Une minute de silence lors de la dernière assemblée du CNCPH Michaël Couybes

Journaliste mais aussi mannequin

Anne Voileau, c'est un destin singulier. Tout le monde pense à ses réalisations dans le champ handicap, mais elle ne se résume pas à ses faits d'armes. « Depuis l'âge de 10-12 ans, raconte-t-elle dans un entretien en 2018 à Vivre FM, j'avais envie d'être journaliste. Pour moi, c'était d'être au cœur des choses, de défendre le faible, l'opprimé et la veuve et l'orphelin. » Une fois diplômée, elle se retrouve pendant 6-7 ans mannequin. « C'était une façon de lutter contre ma propre angoisse », disait-elle. 

Traiter tous les champs du handicap

Après cette expérience, elle retourne au journalisme, mais en dehors des grands titres. Elle crée une revue sur les minéraux dans lequel elle fait travailler des personnes handicapées. Et puis, c'est la grande aventure de la revue Être et handicap (devenue depuis Être). Elle innove profondément car son titre traite de l'ensemble des champs du handicap - quand les associations ont tendance à défendre chacune leur chapelle. Et elle poursuit dans son intuition en faisant travailler autour du magazine « valides »  et personnes handicapées, notamment psychiques. 

« Ne pas se protéger » 

Emmanuel Perret qui a pris son relais à la direction d’Être en 2012 a été frappé par sa démarche très personnelle. « Elle me disait : " Si tu veux aller dans la relation à l'autre, il ne faut pas se protéger, ne pas se mettre de barrière." » Avec les psychiatres, Anne Voileau a eu des échanges très animés : quand certains disaient que tel ou tel « malade » ne pouvait rien faire, elle le faisait venir à son « pôle de fragilité » pour lui permettre de mettre le pied à l'étrier.
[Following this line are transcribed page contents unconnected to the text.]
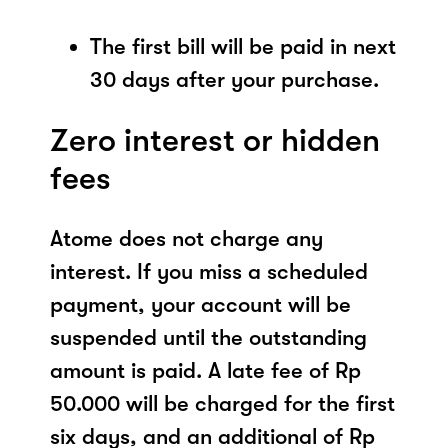
The first bill will be paid in next
30 days after your purchase.
Zero interest or hidden
fees
Atome does not charge any
interest. If you miss a scheduled
payment, your account will be
suspended until the outstanding
amount is paid. A late fee of Rp
50.000 will be charged for the first
six days, and an additional of Rp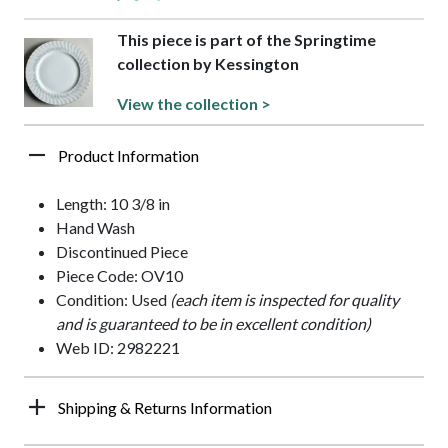
This piece is part of the Springtime
collection by Kessington
View the collection >
Product Information
Length: 10 3/8 in
Hand Wash
Discontinued Piece
Piece Code: OV10
Condition: Used
(each item is inspected for quality
and is guaranteed to be in excellent condition)
Web ID: 2982221
Shipping & Returns Information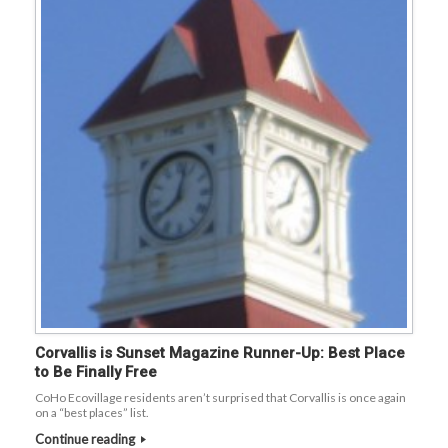
Corvallis is Sunset Magazine Runner-Up: Best Place
to Be Finally Free
CoHo Ecovillage residents aren’t surprised that Corvallis is once again
on a “best places” list.
Continue reading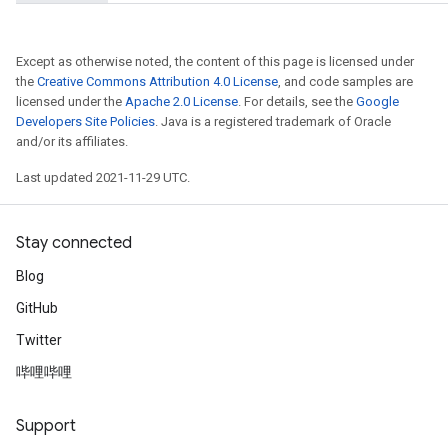
Except as otherwise noted, the content of this page is licensed under
the
Creative Commons Attribution 4.0 License
, and code samples are
licensed under the
Apache 2.0 License
. For details, see the
Google
Developers Site Policies
. Java is a registered trademark of Oracle
and/or its affiliates.
Last updated 2021-11-29 UTC.
Stay connected
Blog
GitHub
Twitter
哔哩哔哩
Support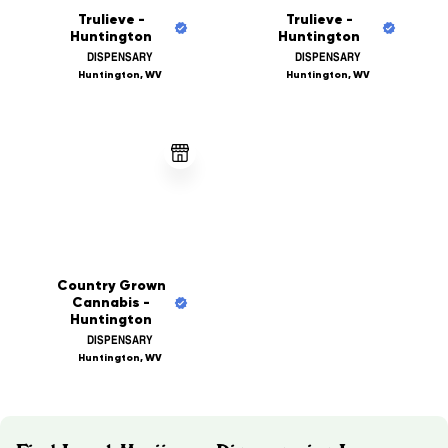
Trulieve -
Trulieve -
Huntington
Huntington
DISPENSARY
DISPENSARY
Huntington, WV
Huntington, WV
Country Grown
Cannabis -
Huntington
DISPENSARY
Huntington, WV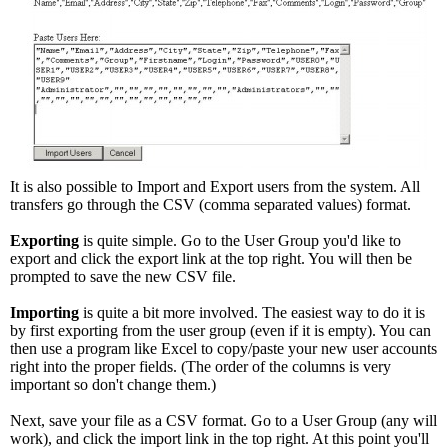
It is also possible to Import and Export users from the system. All
transfers go through the CSV (comma separated values) format.
Exporting
is quite simple. Go to the User Group you'd like to
export and click the export link at the top right. You will then be
prompted to save the new CSV file.
Importing
is quite a bit more involved. The easiest way to do it is
by first exporting from the user group (even if it is empty). You can
then use a program like Excel to copy/paste your new user accounts
right into the proper fields. (The order of the columns is very
important so don't change them.)
Next, save your file as a CSV format. Go to a User Group (any will
work), and click the import link in the top right. At this point you'll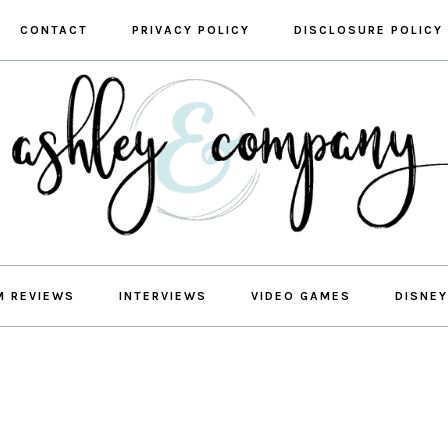
CONTACT
PRIVACY POLICY
DISCLOSURE POLICY
M REVIEWS
INTERVIEWS
VIDEO GAMES
DISNEY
Autre nouveauté : la présence d'un magazine sur le handicap dans les kiosques. « Au début, les kiosquiers n'en voulaient pas car le handicap ne se montrait pas », raconte son successeur.

Une fréquence pour le handicap

Mais Emmanuel Perret avait déjà croisé Anne Voileau quelques années plus tôt. Cela se passait en 2004 au CSA où il travaillait alors. Une fréquence (93.9) avait été attribuée au handicap. Mais quel projet retenir ? Ce sera Vivre FM, un dossier défendu par Anne Voileau, jugé le plus rassembleur. C'est à ce moment que Vincent Lochmann va croiser sa route. « J'avais défendu un autre projet que le sien, mais elle m'a appelé pour rassembler les forces », explique celui qui sera longtemps rédacteur en chef de la station. Là encore, l'activité radio est associée à une démarche d'intégration professionnelle des personnes handicapées. 

Précurseur

Vincent Lochmann est admiratif des multiples facettes de la personnalité de la directrice de Vivre FM. « Il n'y avait pas de budget et Anne a trouvé des financements. Elle donnait beaucoup d'autonomie à ses équipes. Elle avait également beaucoup d'empathie avec les personnes handicapées. Ce qui ne l'empêchait pas de faire des blagues sur le handicap ». Il résume son rôle en un mot : précurseur.

Des nouvelles et de la poésie

Dans son entretien à Vivre FM en 2018 - alors qu'elle avait quitté la radio reprise par la Fondation OVE -, elle disait d'elle : « À chaque fois que je sors un projet, je me dis que cela va durer un mois, mais je le fais quand même. » Directrice pendant près de dix ans de la revue et de la radio, Anne Voileau trouvait malgré tout du temps pour écrire des nouvelles et de la poésie. 

« Elle était magique » 

« Je suis en deuil d'Anne », n'hésite pas à dire Marie-Anne Montchamp. L'actuelle présidente du Conseil de la CNSA l'a connue au moment du vote de la loi de 2005 sur le handicap. « Elle était très simple, jamais dans le discours et l'incantation. C'est quelqu'un qui faisait : une maker. » L'ancien ministre ne tarit pas d'éloges sur son amie Anne : « Ce n'était pas une politicarde. Elle était dans le vrai. Elle était magique ».